Cliquez pour agrandir :

Légende :
Une augmentation constante de l'incidence du cancer couplée à une mortalité stable (A) suggère un surdiagnostic superposé à une incidence véritablement stable du cancer.
L'augmentation de l'incidence des cancers à un stade précoce couplée à une incidence stable à un stade tardif (B) suggère également un surdiagnostic et que les efforts accrus en matière de détection précoce du cancer n'ont pas produit le résultat escompté : une diminution du taux de personnes atteintes d'un cancer à un stade tardif (la détection précoce n'a pas permis d'avancer le moment du diagnostic des cancers destinés à se présenter à un stade tardif). Signatures à condition que la fréquence réelle du cancer soit stable dans le temps. Si la fréquence d’un vrai cancer  changeait, on s'attendrait à ce que l'incidence et la mortalité évoluent en tandem, tout comme la maladie à un stade précoce et à un stade avancé

NDLR : En effet, si on parvenait à éliminer complètement le surdiagnostic, la part, c'est à dire la proportion des cancers graves apparaîtrait alors plus importante dans le total cancers amputé des surdiagnostics, qui amplifient d'ordinaire le total des cancers. La proportion des cancers graves est diluée dans le total-cancer lorsque, dans ce total, on rajoute la part des surdiagnostics. )

Au fil du temps, la survie à 5 ans augmente en raison de l'association combinée du temps d'avance au diagnostic et du biais de surdiagnostic, même si l'âge du décès reste inchangé. Les histoires de survivants sont particulièrement pernicieuses : plus le dépistage entraîne de surdiagnostics, plus il y a de personnes qui croient devoir leur vie au test - et plus le dépistage devient populaire.

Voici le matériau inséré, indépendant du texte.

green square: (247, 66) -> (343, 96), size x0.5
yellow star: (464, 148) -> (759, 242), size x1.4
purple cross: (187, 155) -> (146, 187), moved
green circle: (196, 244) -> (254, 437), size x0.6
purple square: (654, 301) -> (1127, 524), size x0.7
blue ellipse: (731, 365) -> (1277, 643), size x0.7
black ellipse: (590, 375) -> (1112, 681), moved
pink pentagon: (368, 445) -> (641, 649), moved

Les campagnes de dépistage utilisent régulièrement ce retour d'information trompeur ; elles mettent en avant les taux de survie plus élevés et les survivants du cancer comme preuve du bien-fondé du dépistage.

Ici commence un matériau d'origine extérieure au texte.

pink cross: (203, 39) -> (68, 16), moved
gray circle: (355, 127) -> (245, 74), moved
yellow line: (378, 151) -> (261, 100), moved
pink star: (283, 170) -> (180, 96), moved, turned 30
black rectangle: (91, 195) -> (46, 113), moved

Cf "le paradoxe du dépistage", NDLR

Le dépistage du cancer est généralement motivé par une croyance sincère en sa valeur, mais il est également devenu une importante source de revenus pour les systèmes de soins médicaux axés sur le volume aux États-Unis. Bien que la multiplicité des payeurs constitue un obstacle à une comptabilisation à l'échelle nationale, les dépenses américaines liées au dépistage sont substantielles.
Je les estime à 40 à 80 milliards de dollars par an. Ces dépenses représentent des revenus pour le système - des revenus provenant non seulement du dépistage lui-même, mais aussi des services diagnostiques et thérapeutiques qu'il déclenche.
L'importance de cette source de revenus a été mise en évidence après le déclin substantiel du dépistage qui s'est produit après le début de la pandémie de COVID-19. Bien que d'autres services et entreprises soient restés fermés, le dépistage a été rapidement rétabli en quelques mois.

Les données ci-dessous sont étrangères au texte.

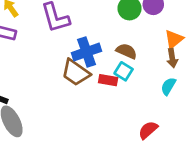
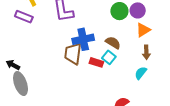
orange triangle: (174, 39) -> (143, 30), moved
brown trapezoid: (76, 73) -> (73, 54), turned 55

Le Dr Crile était convaincu que les soins médicaux devaient être axés sur les besoins des patients, et non sur ceux des chirurgiens (ou maintenant, sur ceux du système). Il reconnaissait qu'il y avait un prix à payer pour devancer les symptômes. Bien que le dépistage du cancer puisse être judicieux chez certaines personnes à haut risque, je pense que le dépistage dans la population générale, tel qu'il est actuellement pratiqué aux États-Unis, est devenu une énorme dérive par rapport à notre travail de base.
Il détourne le système des patients gravement malades ou blessés : les performances des médecins sont mesurées en fonction de la fréquence à laquelle ils testent les personnes en bonne santé et non à la façon dont ils soignent les malades. Le dépistage dans la population générale détourne les patients et les décideurs politiques des véritables déterminants de la santé humaine. Les ressources considérables impliquées dans le dépistage - en termes d'argent, de personnes et d'efforts - seraient mieux utilisées ailleurs.